As soon as the light of the emerging dawn bounces off the polished cheek of the tea kettle, I’m ready to begin the early chores, the dawn of spring on the farm.
First, the usual: the morning fire, haying the horses, cooking a pot of rice for the chickens. Checking the temperature outside, the prospect for sap flowing by afternoon, the temperature in the hoop house, the plan to move flats of seedlings there as soon as possible from the warmth of the habitation. Snow flakes are falling furiously. It is cold this morning, but later in the day, you just know that the force of spring warmth will cut through the ice and soften the powdery snow into mush. The maple trees will let their sweet sap into the buckets, the contents of the buckets will make it to the sugar house thanks to the team of horses, and the fire will be lit in the brick arch under the sap pans to boil away in a cloud of yellow steam, reducing the sap to golden syrup.
All of a sudden there is everything to do. Continuously moving firewood into the sugar house, collecting sap, hanging the last buckets on the big maples further into the woods, sending off the final seed order. The world is waking up — the world that’s your farm, that is — and from now on there will be more to do with every subsequent day. Any day now the horses will start to lose their heavy winter coats. You will know from the clouds of horsehair that get in your eyes and mouth as you drive them into the wind. You yourself will be mistaken for a fur-bearing creature with a thatch of horsehair accumulating on the front of your sweater. It will get so bad that if you can keep their hair out of the soup you are making, it will be a miracle.
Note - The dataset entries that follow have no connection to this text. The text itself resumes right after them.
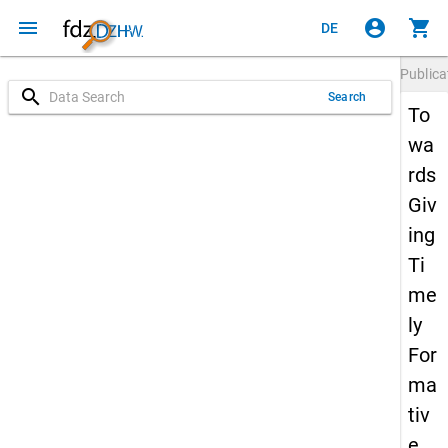
menu
account_circle
shopping_cart
DE
Publica
search
Search
To
wa
rds
Giv
ing
Ti
me
ly
For
ma
tiv
e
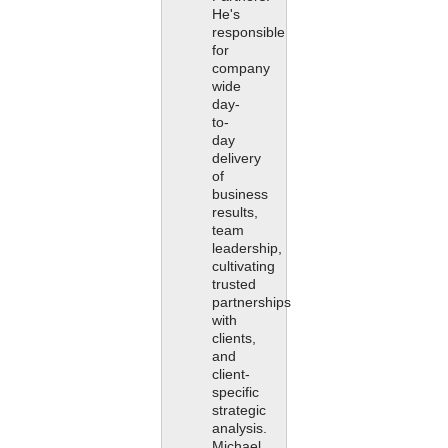
He's
responsible
for
company
wide
day-
to-
day
delivery
of
business
results,
team
leadership,
cultivating
trusted
partnerships
with
clients,
and
client-
specific
strategic
analysis.
Michael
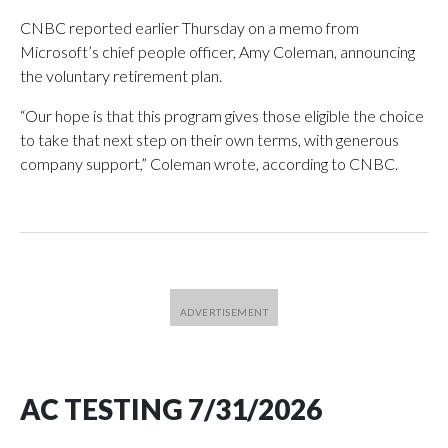
CNBC reported earlier Thursday on a memo from
Microsoft’s chief people officer, Amy Coleman, announcing
the voluntary retirement plan.
“Our hope is that this program gives those eligible the choice
to take that next step on their own terms, with generous
company support,” Coleman wrote, according to CNBC.
AC TESTING 7/31/2026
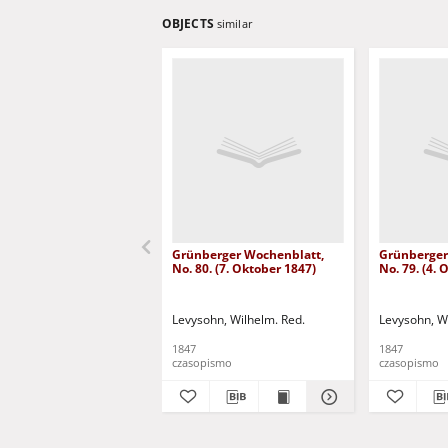
OBJECTS
similar
Grünberger Wochenblatt,
Grünberger
No. 80. (7. Oktober 1847)
No. 79. (4.
Levysohn, Wilhelm. Red.
Levysohn, W
1847
1847
czasopismo
czasopismo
By night the owls are heard courting passionately, by day the jays and chickadees have changed their tunes. While the blanket of snow appears permanent, resolute, you know its days are numbered, and you start to calculate how many weeks until the rhubarb sends up her first fat shoots. Then when will be the first pie? When do you dare sow seeds in the hoop house? How many weeks until you begin spreading compost over the vegetable ground with the mares? You listen now for the sounds of the robins returning, for the chatter of the red-winged black birds gathering in the marsh. Deep winter lulls you into believing you’ll have all the time in the world to mend, sharpen, repair and organize. And now you realize it’s only a matter of weeks before full-on spring work hits you like a big pizza pie.
Amore. Love. Life. All of you is engaged, not a morsel to spare. Without complete engagement and commitment you will not succeed. Thankfully, you can experience the fruits of your labor in small ways right here on the farm. Your heart is heavy with sorrow for the many sufferings in the world, with so little we are able to do to help. Thoughts and prayers flow from you like a river, and no matter what riches befall you today, you would give anything to hand them over to those whose lives are hanging by a thread.
With all your heart, you wish the huge problems of the world could be healed by your own might and main, the usual ways you handle your every day. Would that we renew our courage and our willingness to cohesively act for goodness in the world. For this, we can only hope and pray.